Mas é de conhecimento universal de que onde há regras, controle e cobrança de impostos, há também os que procuram meios de burlar o sistema. As mise-jorõ (prostituta de loja) normalmente eram serviçais em restaurantes e pensões, que patrões ofereciam aos clientes para favores sexuais como um "serviço por fora", conseqüentemente, livre de impostos. Como formalmente as mise-jorõ eram arrumadeiras ou garçonetes, elas não eram consideradas prostitutas, e assim não eram obrigadas a viver num bordel. Prostitutas que não queriam viver num bordel, ou sujeitar-se a um patrão-cafetão, arriscavam-se procurando clientes longe dos bairros do prazer. Uma característica das prostitutas de rua da época era uma esteira de palha, que elas carregavam enrolada debaixo do braço para rapidamente poder atender um cliente num lugar mais discreto ou no meio do mato.
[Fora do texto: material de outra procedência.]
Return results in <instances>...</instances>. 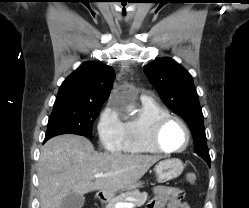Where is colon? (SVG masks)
<instances>
[{"mask_svg":"<svg viewBox=\"0 0 249 208\" xmlns=\"http://www.w3.org/2000/svg\"><path fill=\"white\" fill-rule=\"evenodd\" d=\"M186 180L190 184H194L196 181V175L194 173H189L186 175Z\"/></svg>","mask_w":249,"mask_h":208,"instance_id":"obj_1","label":"colon"}]
</instances>
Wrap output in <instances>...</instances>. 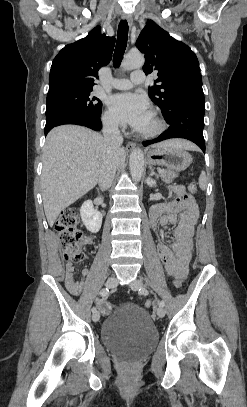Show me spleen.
Returning a JSON list of instances; mask_svg holds the SVG:
<instances>
[{
    "label": "spleen",
    "mask_w": 247,
    "mask_h": 407,
    "mask_svg": "<svg viewBox=\"0 0 247 407\" xmlns=\"http://www.w3.org/2000/svg\"><path fill=\"white\" fill-rule=\"evenodd\" d=\"M199 187L201 190H205L207 188V177L204 171L201 172L199 177Z\"/></svg>",
    "instance_id": "3e777b00"
}]
</instances>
Podendo ser presas por prostituição ilegal, ao avistar um policial elas se apressavam a esconder ou livrar-se da esteira.

Vários bordéis oficiais no Japão feudal estavam longe de ser casas apertadas em vielas escuras, com cubículos espartanos e sujos. Eram limpos, espaçosos, agradáveis; alguns até tinham estrutura para promover banquetes. Era mantendo tal atmosfera que as prostitutas procuravam atrair uma clientela grande e freqüente, e para entreter os clientes também chamavam gueixas - homens e mulheres - para tocar, dançar e cantar. Embora as yûjõ e as jorõ fossem o principal motivo da presença da clientela e fossem as "donas da casa", eventualmente um ou outro cliente acabava se interessando pela - ou pelo - gueixa, o que obviamente criava rivalidade entre prostitutas e gueixas. Além disso, enquanto as prostitutas eram obrigadas a morar em bordéis seguindo regras de hierarquia e não podiam deixar os limites dos bairros do prazer (para evitar que saíssem, elas só podiam andar nas ruas escoltadas), os e as gueixas não sofriam tais restrições. Tais fatores causavam um tipo de "concorrência desleal", e por isso as prostitutas faziam segredo de seu arsenal de técnicas erotizantes. A situação entre gueixas e prostitutas só se tornou mais definida a partir de 1779, quando um decreto do governo reconheceu a profissão de gueixa.